Assistant Golf Course Superintendent, Dave Ward, has monitorted the boxes and provided these pictures of our new friends. 

Looking inside the box on the fifth hole, blue birds have used the nearby pine straw from the white pines to make their nest.

Within a few weeks, we had a few eggs (above) and a few hatchlings (below)!

Prior to next season, we will replace the remaining older boxes on the course and hope to continue to provide habitat for our blue birds!

Salt Burn & Rust in the Lines

On Tuesday of this week, our staff solid tined the greens to allow for oxygen exchange in the subsurface soil. In addition, we applied some potash to encourage root growth and enhance our bentgrass greens to ward off stress they will experience with higher temperatures in the coming weeks.

Unfortunately, we had some tip burn to several of the greens on the course, the worst being #14. The other greens affected are 1, 3, 4, 5, 12 and 15. The burn is a result of the salt on the fertilizer prills not sufficiently receiving irrigation after the application of potash. The picture below is the main culprit and evidence of a looming issue for the irrigation system. 

Above is an internal component to a sprinkler called a foot valve. The black objects in the center of the foot valve is rust. Small amount of rust will not allow the sprinkler to operate efficiently. In other instances, rust build-up can lead to a sprinkler not functioning at all. 

Aesthetically, the greens affected by the salt burn are blighted, but they will grow out of the tip burn, on some of the greens in a matter of days, while it may take a week for the most severe case on #14.  

Master Plan: #14

Throughout the latter half of the winter and beginning of spring, our staff was preparing the fourteenth hole to restore the golf hole back to the original Dick Wilson design. 

Our team re-incorporated sod was from the right-hand side of the hole to the tenth fairway, as well as, expanding the left-hand side of the fairway on fourteen, seen below.

Tee construction began in April utilizing soil on-site, minimizing expense, wear and tear of hauling this material to the site.

Assistant Golf Course Superintendent, A.J. Josefoski (seen in blue shirt below), oversaw this project, and will complete this improvement once we return to this area and install a flat-deck teeing ground in the fairway this fall.

The tee was compacted and laser leveled.

The tee opened on June 13th for the Ladies Member Guest.

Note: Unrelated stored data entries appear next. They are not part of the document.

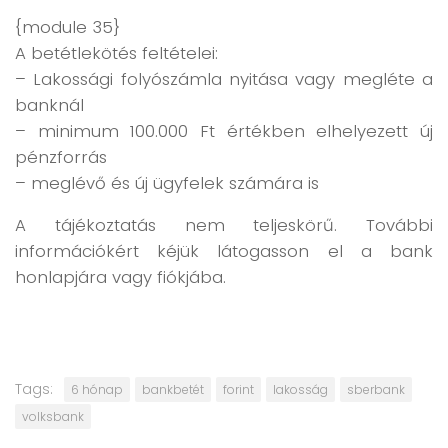
{module 35}
A betétlekötés feltételei:
– Lakossági folyószámla nyitása vagy megléte a
banknál
– minimum 100.000 Ft értékben elhelyezett új
pénzforrás
– meglévő és új ügyfelek számára is
A tájékoztatás nem teljeskörű. További
információkért kéjük látogasson el a bank
honlapjára vagy fiókjába.
Tags:
6 hónap
bankbetét
forint
lakosság
sberbank
volksbank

We hope you enjoy the new teeing area.

Below is the architect’s rendering of the fourteenth hole from the Master Plan.

 

 

 

13 Green Damage

On Tuesday evening, there was an incident of negligence involving an employee and the range picker cart. The pictures here display the damage on the putting surface.

The scarring will heal in time, mostly likely as the weather warms and the greens begin to grow.

All appropriate measures have taken place regarding this incident and we do not expect any further damage.

Number 10 Bunker Update

The picture below is from our previous blog post of March 9th displaying the drainage system for the fairway bunker.

Our staff installed an erosion blanket allowing the sand to adhere to the slopes of the bunker floor, preventing washouts during rain events and contamination of the sand with the soil below.

The blanket is tacked to the bunker floor using the construction adhesive Liquid Nails, seen below on either side of the pen.

Next, we began the arduous process of covering the four inch drain pipes with pea gravel.

Bucket after bucket, pea gravel is poured into the trenches.

Our staff hauled the equivalent of 20 tons of stone into this bunker! Below, the finished drainage system and the bunker is ready for sand.

As part of the Master Plan for the tenth hole, the fairway was enlarged to “lock-in” the bunker to the dog-leg of the golf hole. Below Ray Lewandowski is preparing the ground for fairway sod.

Our staff cut rough grass sod here on #10 before the bunker and re-laid this grass on #14 as part of the another spring project. This sod transfer, including using fairway sod from #14, was a tremendous cost savings to the overall project. 

Above, (left to right) Assistant Superintendents AJ Josefoski and Dave Ward, along with Evan Didonato, are laying fairway sod brought down to number 10, seen below in the cut-out on #14.